"You have no right, sir, in a free country," returned the caustic Jack Dunning, "to prefer one estate to another, more especially when other people want it. Your lands are leased to honest, hard-working tenants, who can eat their dinners without silver forks, and whose ancestors——"
"Stop!" I cried, laughing; "I bar all ancestry. No man has a right to ancestry in a free country, you'll remember!"
"That means landlord ancestry; as for tenant ancestry, one can have a pedigree as long as the Maison de Levis. No, sir; every tenant you have has every right to demand that his sentiment of family feeling should be respected. His father planted that orchard, and he loves the apples better than any other apples in the world——"
"And my father procured the grafts, and made him a present of them."
"His grandfather cleared that field, and converted its ashes into pots and pearls——"
"And my grandfather received that year ten shillings of rent, for land off which his received two hundred and fifty dollars for his ashes."
"His great-grandfather, honest and excellent man—nay, superhonest and confiding creature—first 'took up' the land when a wilderness, and with his own hands felled the timber, and sowed the wheat."

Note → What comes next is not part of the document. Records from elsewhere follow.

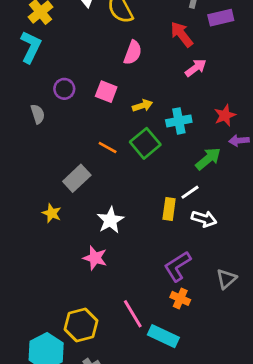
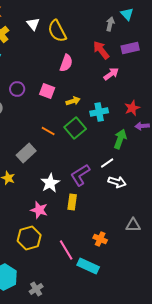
purple rectangle: (221, 18) -> (130, 48), moved
green arrow: (208, 159) -> (120, 139), turned -30
yellow rectangle: (169, 209) -> (72, 202), moved
purple L-shape: (177, 266) -> (80, 175), moved
gray triangle: (226, 279) -> (133, 225), turned 42
yellow hexagon: (81, 325) -> (29, 238), moved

"And got his pay twenty-fold for it all, or he would not have been fool enough to do it. I had a great-grandfather, too; and I hope it will not be considered aristocratic if I venture to hint as much. He—a dishonest, pestilent knave, no doubt—leased that very lot for six years without any rent at all, in order that the 'poor confiding creature' might make himself comfortable, before he commenced paying his sixpence or shilling an acre rent for the remainder of three lives, with a moral certainty of getting a renewal on the most liberal terms known to a new country; and who knew, the whole time, he could buy land in fee, within ten miles of his door, but who thought this a better bargain than that."
"Enough of this folly," cried Uncle Ro, joining in the laugh; "we all know that in our excellent America, he who has the highest claims to anything must affect to have the least, to stifle the monster envy; and being of one mind as to principles, let us come to facts. What of the girls, Jack, and of my honored mother?"
"She, noble heroic woman! she is at Ravensnest at this moment; and as the girls would not permit her to go alone, they are all with her."